[Entries taken from a collection]
━━━

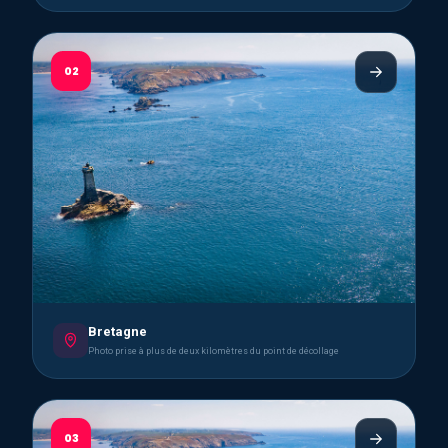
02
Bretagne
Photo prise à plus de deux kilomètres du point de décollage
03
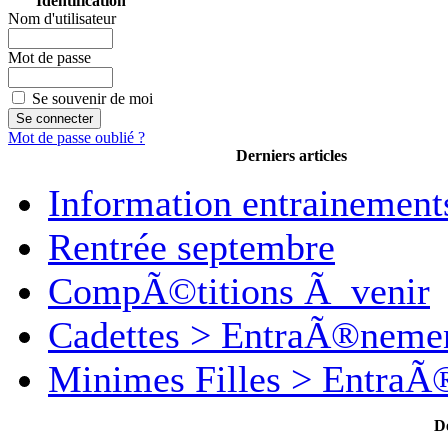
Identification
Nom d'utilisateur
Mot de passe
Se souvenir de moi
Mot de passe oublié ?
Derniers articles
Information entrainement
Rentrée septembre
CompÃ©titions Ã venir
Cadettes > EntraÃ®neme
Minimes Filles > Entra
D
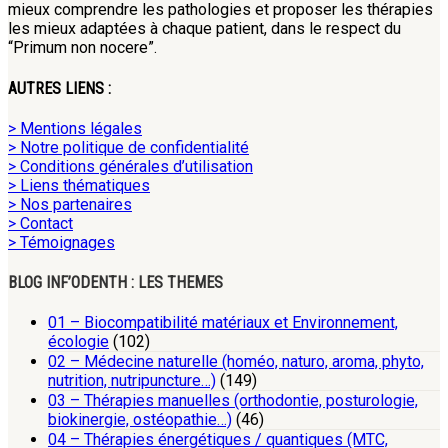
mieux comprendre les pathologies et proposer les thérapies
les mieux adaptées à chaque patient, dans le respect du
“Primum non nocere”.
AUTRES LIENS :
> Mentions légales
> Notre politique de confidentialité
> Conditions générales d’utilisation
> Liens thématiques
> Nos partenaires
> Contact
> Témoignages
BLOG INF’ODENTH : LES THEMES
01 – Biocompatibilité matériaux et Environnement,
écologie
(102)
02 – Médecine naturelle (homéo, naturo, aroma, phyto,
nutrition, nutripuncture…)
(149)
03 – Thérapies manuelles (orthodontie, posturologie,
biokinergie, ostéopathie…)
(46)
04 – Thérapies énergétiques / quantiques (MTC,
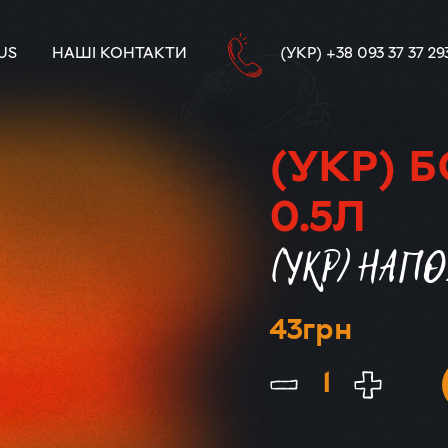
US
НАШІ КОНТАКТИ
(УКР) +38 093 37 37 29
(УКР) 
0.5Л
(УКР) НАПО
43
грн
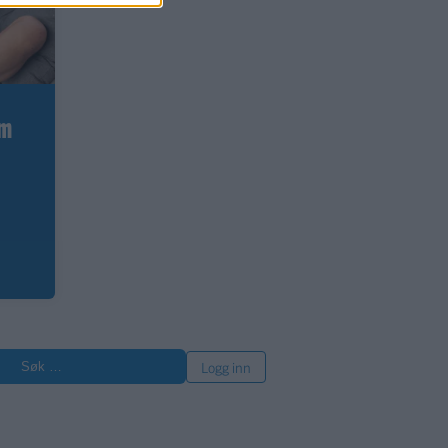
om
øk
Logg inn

━━━

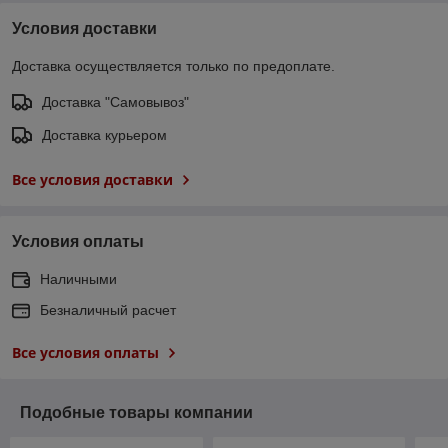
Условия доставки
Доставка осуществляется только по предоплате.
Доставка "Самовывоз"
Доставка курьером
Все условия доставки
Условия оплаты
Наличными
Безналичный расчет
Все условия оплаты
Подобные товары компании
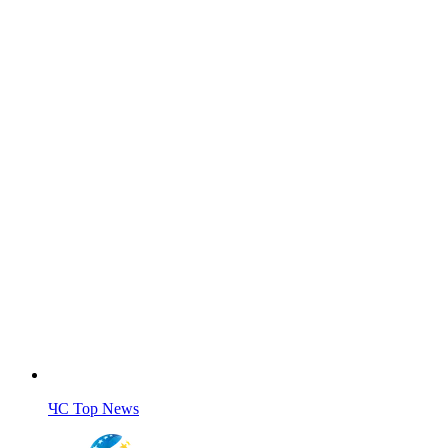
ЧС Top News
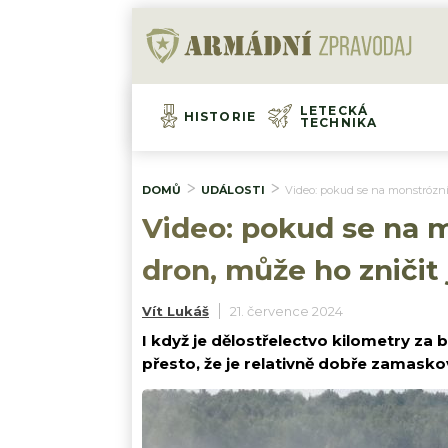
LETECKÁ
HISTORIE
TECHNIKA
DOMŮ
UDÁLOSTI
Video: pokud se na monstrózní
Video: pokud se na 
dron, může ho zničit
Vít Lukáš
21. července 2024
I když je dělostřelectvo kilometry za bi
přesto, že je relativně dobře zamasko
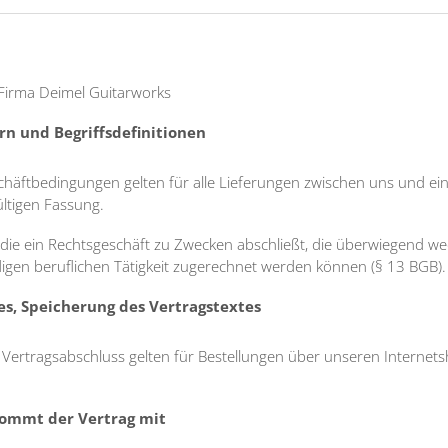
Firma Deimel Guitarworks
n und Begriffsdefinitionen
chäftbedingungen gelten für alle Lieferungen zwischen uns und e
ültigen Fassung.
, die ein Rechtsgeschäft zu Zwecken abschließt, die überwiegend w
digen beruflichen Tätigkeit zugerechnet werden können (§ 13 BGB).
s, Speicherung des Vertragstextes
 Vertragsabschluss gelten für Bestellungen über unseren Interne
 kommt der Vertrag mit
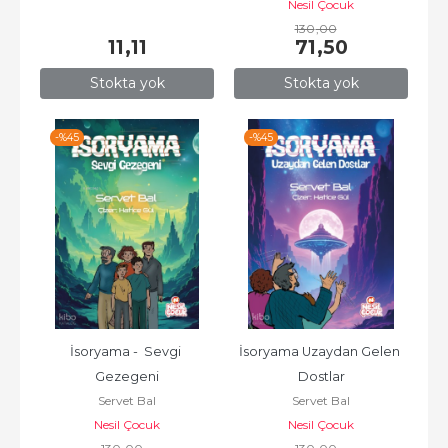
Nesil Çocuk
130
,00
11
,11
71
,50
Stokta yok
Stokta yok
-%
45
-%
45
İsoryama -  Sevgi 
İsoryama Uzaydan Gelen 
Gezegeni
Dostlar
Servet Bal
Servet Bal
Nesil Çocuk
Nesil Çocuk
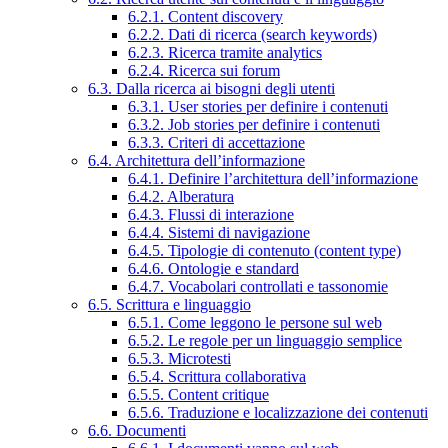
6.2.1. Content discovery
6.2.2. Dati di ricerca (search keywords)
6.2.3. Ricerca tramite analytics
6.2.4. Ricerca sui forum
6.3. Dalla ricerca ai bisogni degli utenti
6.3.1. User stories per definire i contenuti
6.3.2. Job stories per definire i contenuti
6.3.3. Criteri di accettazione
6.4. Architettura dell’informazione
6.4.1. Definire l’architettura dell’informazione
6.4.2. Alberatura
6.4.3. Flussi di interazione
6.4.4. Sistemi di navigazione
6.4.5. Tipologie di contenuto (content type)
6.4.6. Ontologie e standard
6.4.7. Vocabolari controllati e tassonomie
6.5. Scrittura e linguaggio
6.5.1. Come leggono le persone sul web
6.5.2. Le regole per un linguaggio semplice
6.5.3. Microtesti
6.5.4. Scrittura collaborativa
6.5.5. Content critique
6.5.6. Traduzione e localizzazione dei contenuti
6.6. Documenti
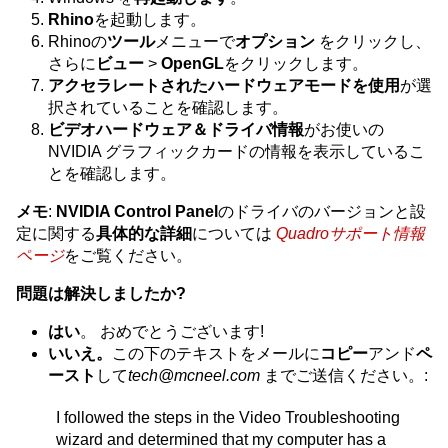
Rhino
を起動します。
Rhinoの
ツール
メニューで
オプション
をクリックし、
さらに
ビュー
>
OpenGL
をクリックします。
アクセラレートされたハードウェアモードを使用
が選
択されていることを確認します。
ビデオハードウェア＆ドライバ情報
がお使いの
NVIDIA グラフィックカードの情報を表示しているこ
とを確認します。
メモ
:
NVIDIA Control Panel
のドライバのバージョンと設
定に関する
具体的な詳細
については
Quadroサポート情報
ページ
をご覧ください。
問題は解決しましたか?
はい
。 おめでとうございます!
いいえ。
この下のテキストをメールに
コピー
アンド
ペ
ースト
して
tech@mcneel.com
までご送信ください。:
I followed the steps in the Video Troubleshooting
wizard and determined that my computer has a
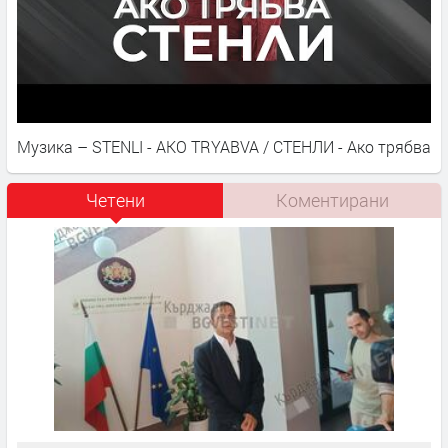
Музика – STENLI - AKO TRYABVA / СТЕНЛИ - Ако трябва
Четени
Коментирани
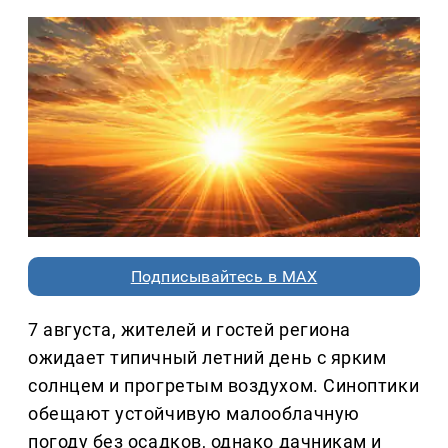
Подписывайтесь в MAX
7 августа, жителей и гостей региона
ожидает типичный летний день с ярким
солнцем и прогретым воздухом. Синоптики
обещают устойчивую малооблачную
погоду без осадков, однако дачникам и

━━━

Go through the records above and copy every line holding the word "stories".

6.3.1. User stories per definire i contenuti
6.3.2. Job stories per definire i contenuti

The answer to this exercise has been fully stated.